» Your instructions
Reproduce all records below exactly.
BEGIN Data supplied
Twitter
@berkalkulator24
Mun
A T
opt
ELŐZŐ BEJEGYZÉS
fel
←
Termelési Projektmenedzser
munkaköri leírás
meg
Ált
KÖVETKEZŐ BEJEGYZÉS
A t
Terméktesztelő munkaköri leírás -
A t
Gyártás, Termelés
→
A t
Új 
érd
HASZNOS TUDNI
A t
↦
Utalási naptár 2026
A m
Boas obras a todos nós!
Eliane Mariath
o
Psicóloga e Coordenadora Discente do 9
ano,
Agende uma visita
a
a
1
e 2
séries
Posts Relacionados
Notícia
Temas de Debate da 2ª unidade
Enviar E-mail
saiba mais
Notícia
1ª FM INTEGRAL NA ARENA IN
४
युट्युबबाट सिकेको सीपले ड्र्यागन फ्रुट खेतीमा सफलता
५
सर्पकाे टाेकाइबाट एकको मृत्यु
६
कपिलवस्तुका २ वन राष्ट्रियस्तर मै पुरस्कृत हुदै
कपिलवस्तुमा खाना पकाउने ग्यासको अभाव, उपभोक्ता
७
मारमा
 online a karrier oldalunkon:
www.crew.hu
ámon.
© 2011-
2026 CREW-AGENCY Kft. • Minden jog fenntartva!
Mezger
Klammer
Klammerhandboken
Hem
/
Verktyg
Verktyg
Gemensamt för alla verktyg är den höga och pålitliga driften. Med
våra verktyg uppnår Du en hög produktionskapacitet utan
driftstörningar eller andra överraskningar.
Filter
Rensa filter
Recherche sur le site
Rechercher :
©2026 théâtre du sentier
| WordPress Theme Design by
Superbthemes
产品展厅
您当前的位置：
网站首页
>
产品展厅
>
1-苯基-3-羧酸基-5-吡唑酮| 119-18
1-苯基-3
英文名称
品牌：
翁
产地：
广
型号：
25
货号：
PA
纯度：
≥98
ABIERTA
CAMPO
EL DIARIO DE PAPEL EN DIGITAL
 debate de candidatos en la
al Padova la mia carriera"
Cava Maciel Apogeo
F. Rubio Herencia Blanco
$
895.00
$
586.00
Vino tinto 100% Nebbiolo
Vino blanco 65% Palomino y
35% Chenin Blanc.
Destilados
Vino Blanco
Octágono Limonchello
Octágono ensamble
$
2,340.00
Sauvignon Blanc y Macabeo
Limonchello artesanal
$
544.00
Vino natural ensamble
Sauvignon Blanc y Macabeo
END Data supplied
» Solution for this exercise
Twitter
@berkalkulator24
Mun
A T
opt
ELŐZŐ BEJEGYZÉS
fel
←
Termelési Projektmenedzser
munkaköri leírás
meg
Ált
KÖVETKEZŐ BEJEGYZÉS
A t
Terméktesztelő munkaköri leírás -
A t
Gyártás, Termelés
→
A t
Új 
érd
HASZNOS TUDNI
A t
↦
Utalási naptár 2026
A m
Boas obras a todos nós!
Eliane Mariath
o
Psicóloga e Coordenadora Discente do 9
ano,
Agende uma visita
a
a
1
e 2
séries
Posts Relacionados
Notícia
Temas de Debate da 2ª unidade
Enviar E-mail
saiba mais
Notícia
1ª FM INTEGRAL NA ARENA IN
४
युट्युबबाट सिकेको सीपले ड्र्यागन फ्रुट खेतीमा सफलता
५
सर्पकाे टाेकाइबाट एकको मृत्यु
६
कपिलवस्तुका २ वन राष्ट्रियस्तर मै पुरस्कृत हुदै
कपिलवस्तुमा खाना पकाउने ग्यासको अभाव, उपभोक्ता
७
मारमा
 online a karrier oldalunkon:
www.crew.hu
ámon.
© 2011-
2026 CREW-AGENCY Kft. • Minden jog fenntartva!
Mezger
Klammer
Klammerhandboken
Hem
/
Verktyg
Verktyg
Gemensamt för alla verktyg är den höga och pålitliga driften. Med
våra verktyg uppnår Du en hög produktionskapacitet utan
driftstörningar eller andra överraskningar.
Filter
Rensa filter
Recherche sur le site
Rechercher :
©2026 théâtre du sentier
| WordPress Theme Design by
Superbthemes
产品展厅
您当前的位置：
网站首页
>
产品展厅
>
1-苯基-3-羧酸基-5-吡唑酮| 119-18
1-苯基-3
英文名称
品牌：
翁
产地：
广
型号：
25
货号：
PA
纯度：
≥98
ABIERTA
CAMPO
EL DIARIO DE PAPEL EN DIGITAL
 debate de candidatos en la
al Padova la mia carriera"
Cava Maciel Apogeo
F. Rubio Herencia Blanco
$
895.00
$
586.00
Vino tinto 100% Nebbiolo
Vino blanco 65% Palomino y
35% Chenin Blanc.
Destilados
Vino Blanco
Octágono Limonchello
Octágono ensamble
$
2,340.00
Sauvignon Blanc y Macabeo
Limonchello artesanal
$
544.00
Vino natural ensamble
Sauvignon Blanc y Macabeo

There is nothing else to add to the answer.